L’ora di Religione - Il sorriso di mia madre (2002) - 102 minuti

“Impegna la tua coscienza sulle corna di tua moglie e vedrai che non avrai più tempo per affliggerti”. (La zia Maria)

Ernesto Picciafuoco (Sergio Castellitto), pittore senza fama, riceve la visita di un prete che gli annuncia che è in corso il processo di beatificazione di sua madre, uccisa da uno dei figli (malato di mente) e quindi papabile di martirio. Attorno a lui, in un ambiguo concerto di voci, amici e parenti sostengono che l'aldilà è un'assicurazione sulla vita e dunque, credenti e (soprattutto) non, si affannano ad avvalorare la tesi della presunta santità nella speranza di vedersi assicurati, in virtù di un qualche legame con la Santa, i diritti del dopo-vita.
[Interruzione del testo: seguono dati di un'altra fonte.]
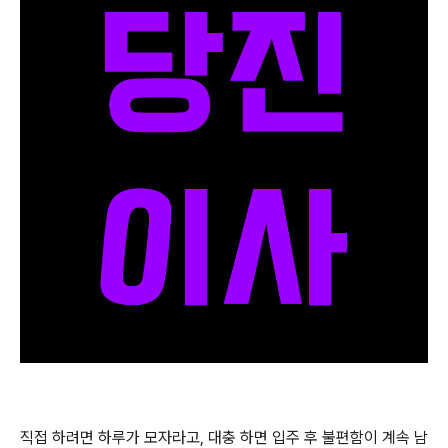
직접 하려면 하루가 모자라고, 대충 하면 입주 후 불편함이 계속 남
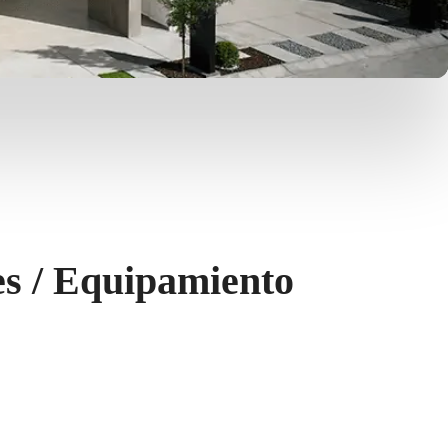
s / Equipamiento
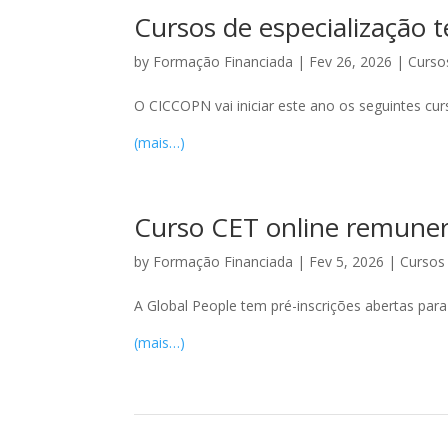
Cursos de especialização t
by
Formação Financiada
|
Fev 26, 2026
|
Curso
O CICCOPN vai iniciar este ano os seguintes curs
(mais…)
Curso CET online remuner
by
Formação Financiada
|
Fev 5, 2026
|
Cursos
A Global People tem pré-inscrições abertas para 
(mais…)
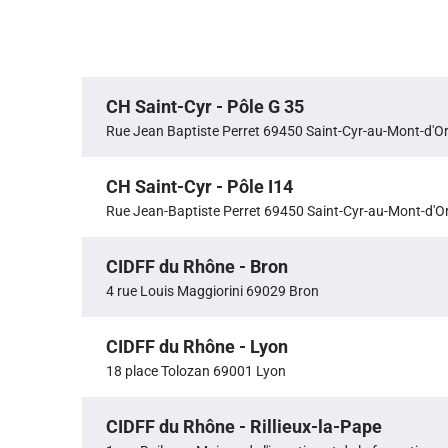
CH Saint-Cyr - Pôle G 35
Rue Jean Baptiste Perret 69450 Saint-Cyr-au-Mont-d'O
CH Saint-Cyr - Pôle I14
Rue Jean-Baptiste Perret 69450 Saint-Cyr-au-Mont-d'O
CIDFF du Rhône - Bron
4 rue Louis Maggiorini 69029 Bron
CIDFF du Rhône - Lyon
18 place Tolozan 69001 Lyon
CIDFF du Rhône - Rillieux-la-Pape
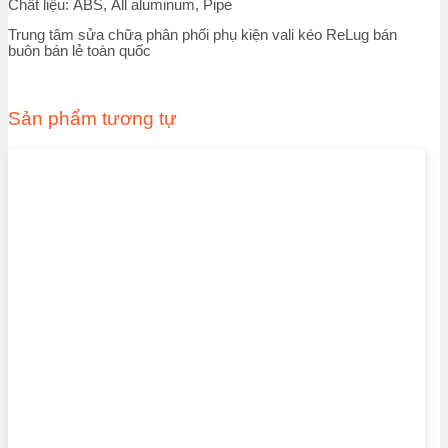
Chất liệu: ABS, All aluminum, Pipe
Trung tâm sửa chữa phân phối phụ kiện vali kéo ReLug bán
buôn bán lẻ toàn quốc
Sản phẩm tương tự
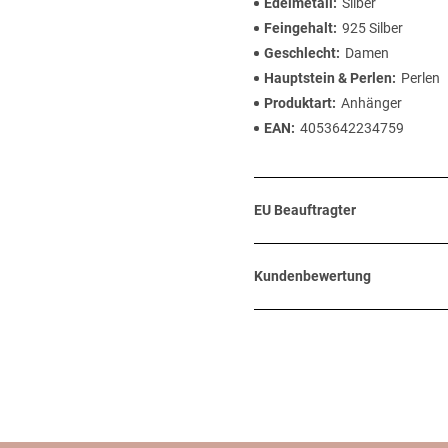
Edelmetall
Silber
Feingehalt
925 Silber
Geschlecht
Damen
Hauptstein & Perlen
Perlen
Produktart
Anhänger
EAN
4053642234759
EU Beauftragter
Kundenbewertung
Attraverso un discorso estetico tra bellezza e 'bruttezza' Bellocchio indaga ancora una volta il tema dell'ateismo, affidando al sorriso ribelle, sardonico e derisorio (che poi è quello della madre in onor di santità) di Ernesto Picciafuoco il ruolo spirituale e catartico di guida: per il figlio, ancora in bilico tra fede e agnosticismo, per il fratello malato, opportunamente ‘sfruttato' ai materiali scopi della famiglia, per la (presunta) insegnante di religione e infine per sé stesso. Ancora un lucido e toccante ritratto di una società vittima di conformismi e ipocrisie.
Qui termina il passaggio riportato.